## THE TASK
Your task is to repeat exactly the lines from the one with "ailelerini Ayazağa Yerleşkemizde" through the end of the records, both included; please leave the pictures out.

(Entries taken from a collection)
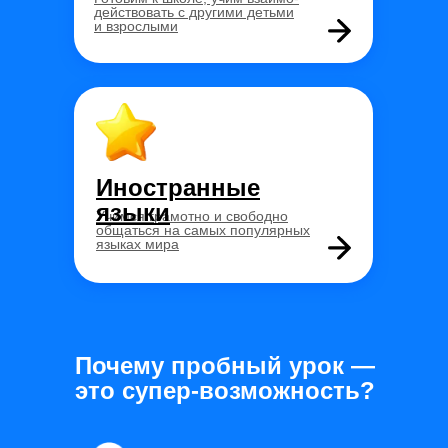
действовать с другими детьми
и взрослыми
Иностранные
языки
Учимся грамотно и свободно
общаться на самых популярных
языках мира
Почему пробный урок —
это супер-возможность?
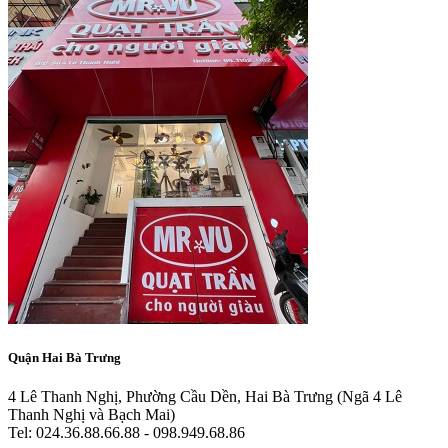
Quận Hai Bà Trưng
4 Lê Thanh Nghị, Phường Cầu Dền, Hai Bà Trưng
(Ngã 4 Lê
Thanh Nghị và Bạch Mai)
Tel: 024.36.88.66.88 - 098.949.68.86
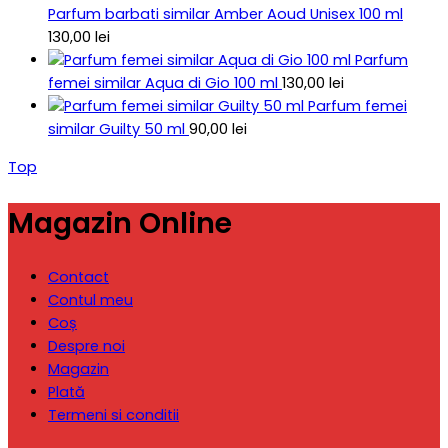
Parfum barbati similar Amber Aoud Unisex 100 ml
130,00
lei
Parfum
femei similar Aqua di Gio 100 ml
130,00
lei
Parfum femei
similar Guilty 50 ml
90,00
lei
Top
Magazin Online
Contact
Contul meu
Coș
Despre noi
Magazin
Plată
Termeni si conditii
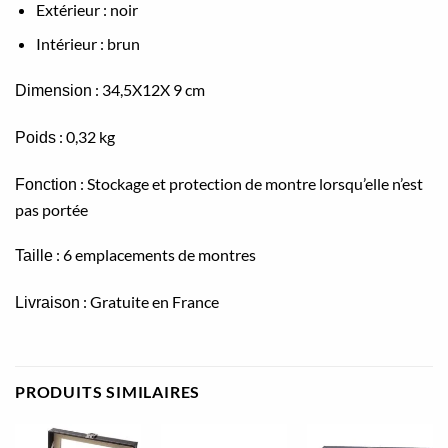
Extérieur : noir
Intérieur : brun
: 34,5X12X 9 cm
Dimension
: 0,32 kg
Poids
: Stockage et protection de montre lorsqu’elle n’est
Fonction
pas portée
: 6 emplacements de montres
Taille
: Gratuite en France
Livraison
PRODUITS SIMILAIRES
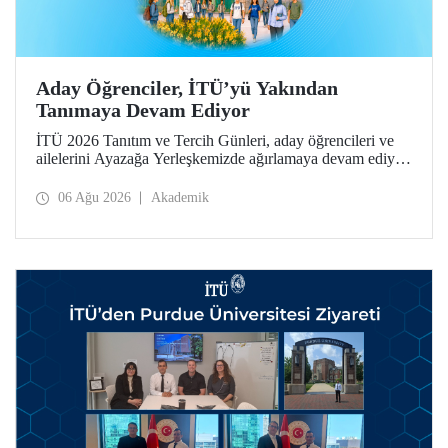
Aday Öğrenciler, İTÜ’yü Yakından
Tanımaya Devam Ediyor
İTÜ 2026 Tanıtım ve Tercih Günleri, aday öğrencileri ve
ailelerini Ayazağa Yerleşkemizde ağırlamaya devam ediyor.
Tanıtım ve Tercih Günleri 7 Ağustos’ta tamamlanacak,
ilgili fakülte ve birimler adaylara bilgi vermeye devam
06 Ağu 2026
Akademik
edecek.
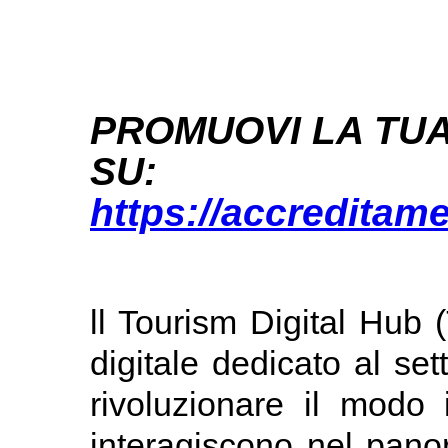
PROMUOVI LA TUA
SU:
https://accreditame
ll Tourism Digital Hub
digitale dedicato al sett
rivoluzionare il modo 
interagiscono nel panor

## ANSWER
ailelerini Ayazağa Yerleşkemizde ağırlamaya devam ediyor.
Tanıtım ve Tercih Günleri 7 Ağustos’ta tamamlanacak,
ilgili fakülte ve birimler adaylara bilgi vermeye devam
06 Ağu 2026
Akademik
edecek.
PROMUOVI LA TUA
SU:
https://accreditame
ll Tourism Digital Hub
digitale dedicato al sett
rivoluzionare il modo 
interagiscono nel panor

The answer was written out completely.